Dataset entries:
▬▬▬▬▬▬▬▬▬▬

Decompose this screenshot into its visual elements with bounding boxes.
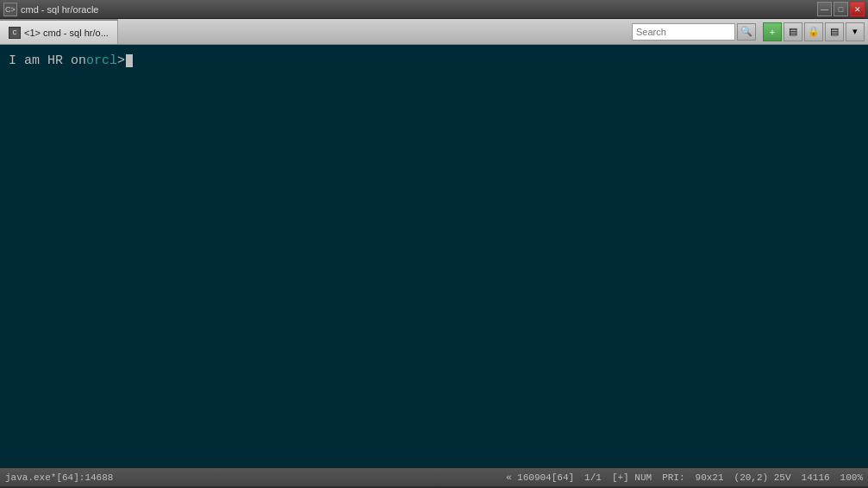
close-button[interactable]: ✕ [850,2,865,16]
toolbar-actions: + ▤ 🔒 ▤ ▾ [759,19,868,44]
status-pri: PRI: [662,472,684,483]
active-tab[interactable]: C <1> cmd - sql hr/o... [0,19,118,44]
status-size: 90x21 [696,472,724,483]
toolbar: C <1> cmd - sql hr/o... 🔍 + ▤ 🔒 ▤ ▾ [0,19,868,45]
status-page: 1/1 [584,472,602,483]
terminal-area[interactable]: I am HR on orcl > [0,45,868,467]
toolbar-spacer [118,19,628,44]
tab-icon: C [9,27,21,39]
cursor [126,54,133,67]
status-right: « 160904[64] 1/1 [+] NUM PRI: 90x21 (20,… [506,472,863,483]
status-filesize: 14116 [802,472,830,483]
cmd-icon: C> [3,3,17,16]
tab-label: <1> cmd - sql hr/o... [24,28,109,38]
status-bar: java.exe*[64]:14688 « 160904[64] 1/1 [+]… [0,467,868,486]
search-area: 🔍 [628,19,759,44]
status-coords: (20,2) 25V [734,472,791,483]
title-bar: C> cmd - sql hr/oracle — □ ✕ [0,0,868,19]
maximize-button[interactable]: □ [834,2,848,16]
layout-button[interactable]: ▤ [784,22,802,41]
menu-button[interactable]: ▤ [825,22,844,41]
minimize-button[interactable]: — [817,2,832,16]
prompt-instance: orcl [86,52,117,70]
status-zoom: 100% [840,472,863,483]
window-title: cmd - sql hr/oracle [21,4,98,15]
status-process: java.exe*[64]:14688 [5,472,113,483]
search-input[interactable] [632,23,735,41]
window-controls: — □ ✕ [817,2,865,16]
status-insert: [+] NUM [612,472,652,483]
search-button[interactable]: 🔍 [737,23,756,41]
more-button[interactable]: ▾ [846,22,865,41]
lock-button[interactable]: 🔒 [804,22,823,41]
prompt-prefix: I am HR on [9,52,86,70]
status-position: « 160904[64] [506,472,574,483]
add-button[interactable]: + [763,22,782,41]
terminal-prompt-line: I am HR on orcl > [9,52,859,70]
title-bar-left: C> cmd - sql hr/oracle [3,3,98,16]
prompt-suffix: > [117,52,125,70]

▬▬▬▬▬▬▬▬▬▬

▶ TASK DIRECTIONS
Go through the lines above. Select every one that has the string "toolbar".

▶ ANSWER BELOW
toolbar-actions: + ▤ 🔒 ▤ ▾ [759,19,868,44]
toolbar: C <1> cmd - sql hr/o... 🔍 + ▤ 🔒 ▤ ▾ [0,19,868,45]
toolbar-spacer [118,19,628,44]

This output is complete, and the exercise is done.